_Work to complete:_
Copy exactly the lines of the data below that run from the line holding "earowe bluzy na pewno nie będą ograniczać" through the line holding "nastrój. Udanej zabawy!", both ends included.

*** Block opens ***

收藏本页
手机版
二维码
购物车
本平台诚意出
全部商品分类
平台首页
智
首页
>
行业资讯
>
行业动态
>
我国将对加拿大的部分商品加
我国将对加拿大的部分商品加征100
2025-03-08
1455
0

*** Block closes ***
*** Block opens ***

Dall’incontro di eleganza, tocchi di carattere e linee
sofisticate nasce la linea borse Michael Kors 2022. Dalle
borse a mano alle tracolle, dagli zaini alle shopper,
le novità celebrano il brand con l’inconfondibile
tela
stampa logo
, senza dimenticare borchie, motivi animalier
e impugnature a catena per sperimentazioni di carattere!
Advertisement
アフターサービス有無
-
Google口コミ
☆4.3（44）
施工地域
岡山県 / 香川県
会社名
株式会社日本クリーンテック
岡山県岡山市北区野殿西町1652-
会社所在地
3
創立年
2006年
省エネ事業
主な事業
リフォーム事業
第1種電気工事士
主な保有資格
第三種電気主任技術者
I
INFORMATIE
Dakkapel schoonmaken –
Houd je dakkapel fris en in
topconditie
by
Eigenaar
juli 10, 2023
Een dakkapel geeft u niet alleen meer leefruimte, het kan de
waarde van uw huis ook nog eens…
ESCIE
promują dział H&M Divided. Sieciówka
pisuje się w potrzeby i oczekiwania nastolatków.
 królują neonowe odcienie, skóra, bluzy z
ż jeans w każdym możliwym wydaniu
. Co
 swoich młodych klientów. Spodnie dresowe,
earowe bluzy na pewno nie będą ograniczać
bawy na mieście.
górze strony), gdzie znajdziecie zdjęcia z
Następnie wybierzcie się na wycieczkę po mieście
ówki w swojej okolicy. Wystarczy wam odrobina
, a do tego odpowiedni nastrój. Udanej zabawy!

*** Block closes ***
*** Block opens ***

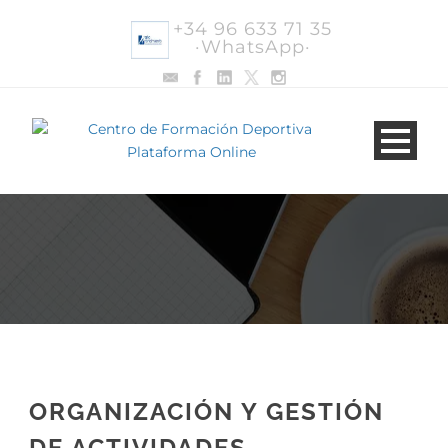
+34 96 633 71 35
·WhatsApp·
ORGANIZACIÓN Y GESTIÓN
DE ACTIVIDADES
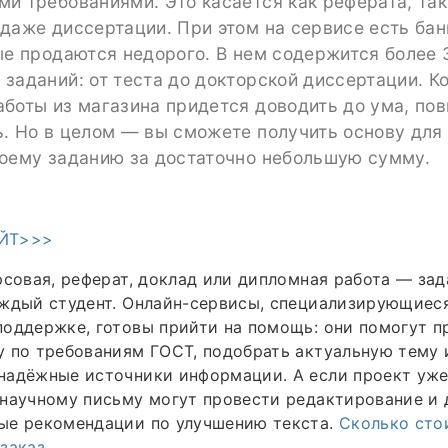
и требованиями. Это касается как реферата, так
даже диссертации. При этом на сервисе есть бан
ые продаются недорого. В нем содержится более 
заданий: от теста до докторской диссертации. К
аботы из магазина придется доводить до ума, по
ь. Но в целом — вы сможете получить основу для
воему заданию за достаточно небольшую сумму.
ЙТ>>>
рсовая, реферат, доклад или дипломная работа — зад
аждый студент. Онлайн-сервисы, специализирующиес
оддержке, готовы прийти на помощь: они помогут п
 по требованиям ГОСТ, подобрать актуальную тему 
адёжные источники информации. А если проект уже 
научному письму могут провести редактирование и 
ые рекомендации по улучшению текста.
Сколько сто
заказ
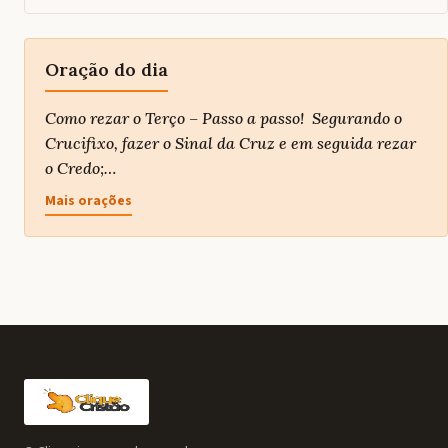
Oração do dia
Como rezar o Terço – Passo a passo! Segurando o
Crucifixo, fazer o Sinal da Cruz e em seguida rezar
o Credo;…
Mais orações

*** Block closes ***

_Output of the exercise:_
earowe bluzy na pewno nie będą ograniczać
bawy na mieście.
górze strony), gdzie znajdziecie zdjęcia z
Następnie wybierzcie się na wycieczkę po mieście
ówki w swojej okolicy. Wystarczy wam odrobina
, a do tego odpowiedni nastrój. Udanej zabawy!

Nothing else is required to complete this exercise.